DATA RECORDS: Begin
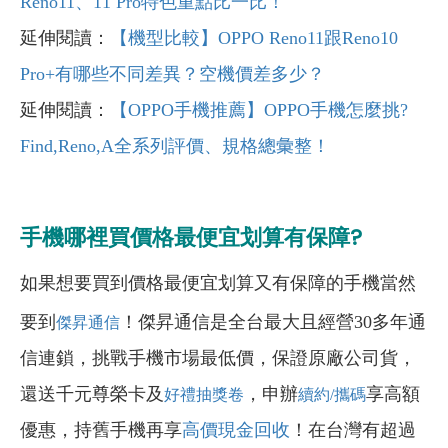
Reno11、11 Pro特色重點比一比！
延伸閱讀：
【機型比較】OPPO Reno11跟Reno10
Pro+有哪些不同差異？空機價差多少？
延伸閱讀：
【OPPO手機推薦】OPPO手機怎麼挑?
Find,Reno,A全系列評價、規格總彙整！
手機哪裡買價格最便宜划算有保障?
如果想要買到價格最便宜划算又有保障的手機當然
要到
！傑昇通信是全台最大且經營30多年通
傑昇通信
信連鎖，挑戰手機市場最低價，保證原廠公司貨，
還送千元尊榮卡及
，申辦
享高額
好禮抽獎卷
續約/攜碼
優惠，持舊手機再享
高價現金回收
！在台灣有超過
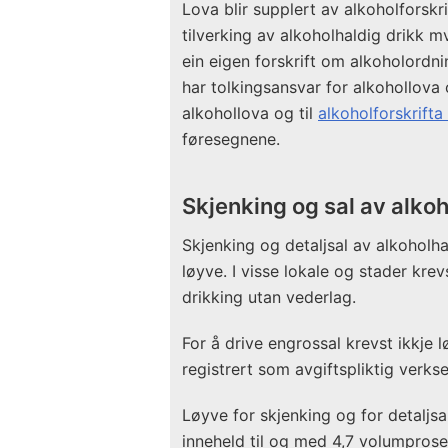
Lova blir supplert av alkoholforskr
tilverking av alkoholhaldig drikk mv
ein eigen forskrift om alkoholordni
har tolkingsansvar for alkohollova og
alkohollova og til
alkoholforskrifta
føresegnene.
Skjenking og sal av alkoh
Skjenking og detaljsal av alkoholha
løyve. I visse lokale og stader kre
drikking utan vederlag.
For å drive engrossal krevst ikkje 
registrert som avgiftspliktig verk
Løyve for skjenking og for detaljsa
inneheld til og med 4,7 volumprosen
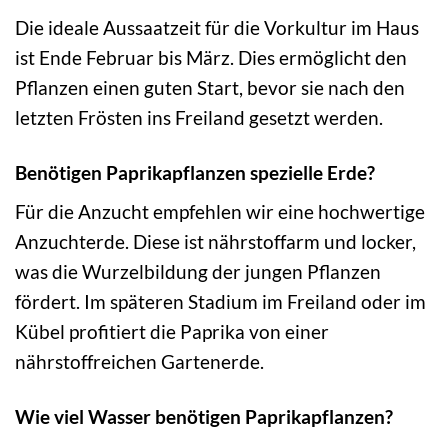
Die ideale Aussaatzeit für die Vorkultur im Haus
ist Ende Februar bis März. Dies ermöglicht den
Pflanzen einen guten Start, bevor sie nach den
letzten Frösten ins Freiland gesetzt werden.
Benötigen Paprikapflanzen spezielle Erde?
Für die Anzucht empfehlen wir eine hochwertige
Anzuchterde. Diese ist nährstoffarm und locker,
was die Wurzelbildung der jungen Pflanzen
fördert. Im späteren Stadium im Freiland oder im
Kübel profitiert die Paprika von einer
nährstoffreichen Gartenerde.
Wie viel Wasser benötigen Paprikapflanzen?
DATA RECORDS: End
DATA RECORDS: Begin
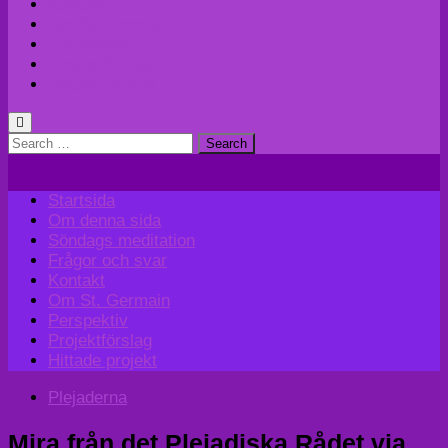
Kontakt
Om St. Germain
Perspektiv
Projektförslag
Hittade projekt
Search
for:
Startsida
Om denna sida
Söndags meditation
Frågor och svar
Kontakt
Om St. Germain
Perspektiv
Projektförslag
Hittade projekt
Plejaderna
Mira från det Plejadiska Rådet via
DATA RECORDS: End
**ACTIVITY**
In the listing above, find the line containing "Reno11、11 Pro特色重點比一比！" and the line containing "Wie viel Wasser benötigen Paprikapflanzen?". Print those two lines and every line between them exactly, with no pictures.

**OUTPUT OF THE TASK**
Reno11、11 Pro特色重點比一比！
延伸閱讀：
【機型比較】OPPO Reno11跟Reno10
Pro+有哪些不同差異？空機價差多少？
延伸閱讀：
【OPPO手機推薦】OPPO手機怎麼挑?
Find,Reno,A全系列評價、規格總彙整！
手機哪裡買價格最便宜划算有保障?
如果想要買到價格最便宜划算又有保障的手機當然
要到
！傑昇通信是全台最大且經營30多年通
傑昇通信
信連鎖，挑戰手機市場最低價，保證原廠公司貨，
還送千元尊榮卡及
，申辦
享高額
好禮抽獎卷
續約/攜碼
優惠，持舊手機再享
高價現金回收
！在台灣有超過
Lova blir supplert av alkoholforskr
tilverking av alkoholhaldig drikk mv
ein eigen forskrift om alkoholordni
har tolkingsansvar for alkohollova og
alkohollova og til
alkoholforskrifta
føresegnene.
Skjenking og sal av alkoh
Skjenking og detaljsal av alkoholha
løyve. I visse lokale og stader kre
drikking utan vederlag.
For å drive engrossal krevst ikkje 
registrert som avgiftspliktig verk
Løyve for skjenking og for detaljsa
inneheld til og med 4,7 volumprosen
Die ideale Aussaatzeit für die Vorkultur im Haus
ist Ende Februar bis März. Dies ermöglicht den
Pflanzen einen guten Start, bevor sie nach den
letzten Frösten ins Freiland gesetzt werden.
Benötigen Paprikapflanzen spezielle Erde?
Für die Anzucht empfehlen wir eine hochwertige
Anzuchterde. Diese ist nährstoffarm und locker,
was die Wurzelbildung der jungen Pflanzen
fördert. Im späteren Stadium im Freiland oder im
Kübel profitiert die Paprika von einer
nährstoffreichen Gartenerde.
Wie viel Wasser benötigen Paprikapflanzen?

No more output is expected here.